Monday, February 15, 2010

V-Day

My beautiful Valentine's Day flowers! I would never ask for flowers or expect them, but let's admit, I'm a girl, and I loved getting them for Valentine's Day.
I felt very special and smile every time I look at them!

Saturday, February 13, 2010

Dinner Date and Shopping

My mom and I have decided to start having a monthly mother-daughter date. We live so close so it only makes sense that we take some time each month to just spend an evening together.
I've thoroughly enjoyed our dates and I've found them to be rather enlightening! We've only had a few of these dates so far but on each date I've explained this strange quirk or personality trait that I have and how I'm so perplexed as to why that developed. Usually upon finishing the explanation, mom pipes in and informs me that I probably get that trait from her. These dates are helping me to realize how much of my mom I have in my own personality. It's fascinating! And, sometimes when they come to personality traits that I have that stress me out, it's helpful and calming to know that I'm not in fact crazy and the only person who thinks like I do. There is at least one other person who understands my point of view and feelings.
Moral of the story is - dates are good - even it's with my mom and not the boy.
Thanks!
P.S. I know Rumbi Island Grill is old news, but I just went there for the first time yesterday and it was FABULOUS! And, that is probably the best customer service I've ever received and I even think it was genuine.

Friday, February 12, 2010

Old Age




I've talked with Tim a lot about old age. We joke that the prime time to die is at the ripe old age of a tree (which is 88 I think). Old age means forgetfulness and fraility and loss of independence. But then you see a picture ot his guy pictured above. His name is Leonard McCracken and he's 106! I think he makes old age look divine. Think of all that he's learned and experienced in his life and the interesting stories that he could tell. He looks so jolly and probably by this point has really learned how to cherish and enjoy life. His picture makes me feel happy!
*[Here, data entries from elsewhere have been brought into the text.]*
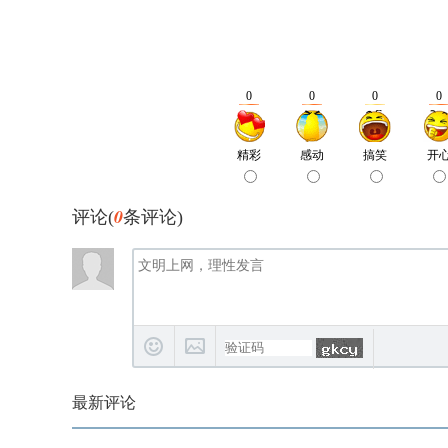
0
评论(
条评论)
最新评论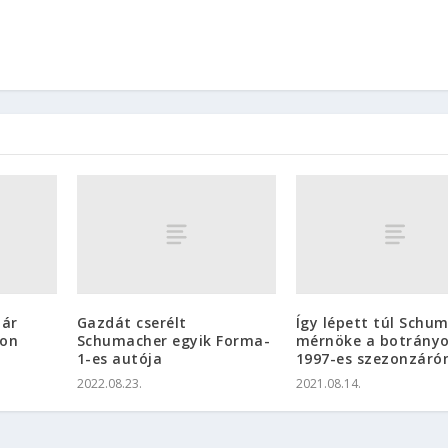
már
Gazdát cserélt
Így lépett túl Schu
ton
Schumacher egyik Forma-
mérnöke a botrány
1-es autója
1997-es szezonzáró
2022.08.23.
2021.08.14.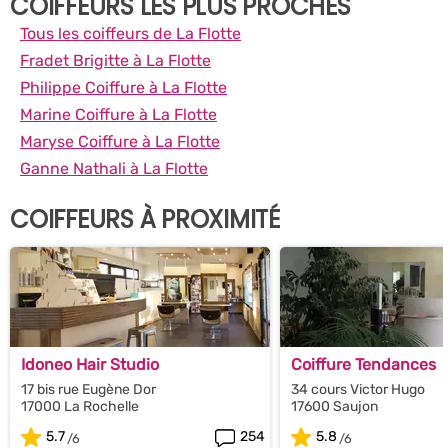
COIFFEURS LES PLUS PROCHES
Tous les coiffeurs de La Flotte
Fradet Brigitte à La Flotte
Philippe Coiffure à La Flotte
Marine Coiffure à La Flotte
Maryse Coiffure à La Flotte
Ganne Nathali à La Flotte
COIFFEURS À PROXIMITÉ
Idoneo Hair Studio
Coiffure Tendances
17 bis rue Eugène Dor
34 cours Victor Hugo
17000 La Rochelle
17600 Saujon
5.7
254
5.8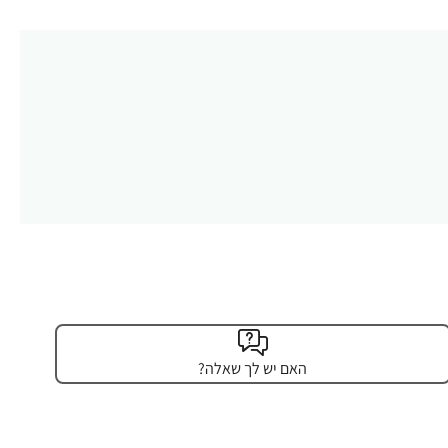
האם יש לך שאלה?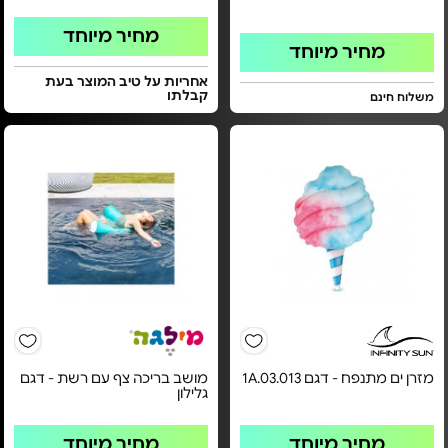
מחיר מיוחד
מחיר מיוחד
אחריות על טיב המוצר בעת
קבלתו
משלוח חינם
מזרן ים מתנפח - דגם 1A.03.013
מושב בריכה צף עם רשת - דגם
גלילון
מחיר מיוחד
מחיר מיוחד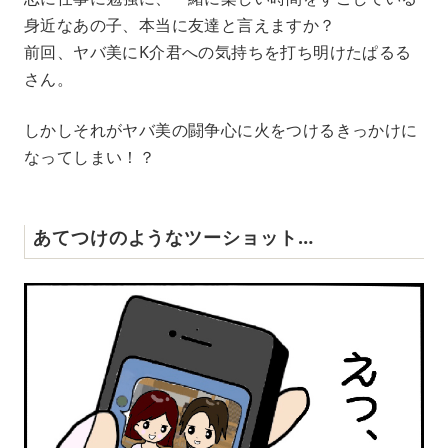
身近なあの子、本当に友達と言えますか？
前回、ヤバ美にK介君への気持ちを打ち明けたぱるる
さん。
しかしそれがヤバ美の闘争心に火をつけるきっかけに
なってしまい！？
あてつけのようなツーショット…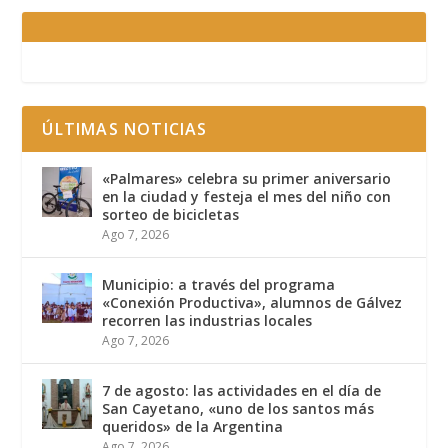
ÚLTIMAS NOTICIAS
«Palmares» celebra su primer aniversario
en la ciudad y festeja el mes del niño con
sorteo de bicicletas
Ago 7, 2026
Municipio: a través del programa
«Conexión Productiva», alumnos de Gálvez
recorren las industrias locales
Ago 7, 2026
7 de agosto: las actividades en el día de
San Cayetano, «uno de los santos más
queridos» de la Argentina
Ago 7, 2026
Look at this adorable little family. They are all between 80 and 96 - healthy, happy, and independent. Imagine having spent 90 years with your brothers and sisters. How amazing! If we think we can crack good jokes and get along well now after a measely (in my case) 26 years imagine adding another 60 onto that.
Just for the record I would love to be the photographer who took those pictures. I think they really captured the happiness of life.

Tuesday, February 2, 2010

A Salad that Soothes the Soul

I love SALADS, but I find myself getting bored of them. I find one that I love and I eat it until I can't stand the idea of eating it again. Perhaps I should bring more variety into my life. I really prefer to have just a salad for at least one meal a day, but in order to do that I'm going to need more ideas.
I went over to the bf's sister's house for dinner on Sunday and she made the most BEAUTIFUL and TASTY salad. Of course I went out and bought all of the needed produce and will have a nice, healthy lunch every day this week.
Here are the ingredients:
Red-Leaf Lettuce
Avocado (sliced)
Cilantro
Craisens
Cucumber
Green Onion
Orange Sweet Bell Pepper (I also used Yellow.)
Pecans (if you have them)
Poppyseed dressing (or any other dressing that is to your liking. They also had a ranch and some other vinagerette option, but I love poppyseed).
So if you're looking for a new salad to try out, give it a shot. You'll be glad you did, and to help me out, please tell me some of your favorite salads so when I get tired of this lovely one, I'll still have something to eat.
And Coming Soon...
Bread Recipe. The bread was a HUGE success. It got 5 stars :) I'll add the recipe soon. It was originally a recipe for 5 loaves but I don't have room to store ANY loaves, so I had one for me, one for BF, and a little baby loaf for fun.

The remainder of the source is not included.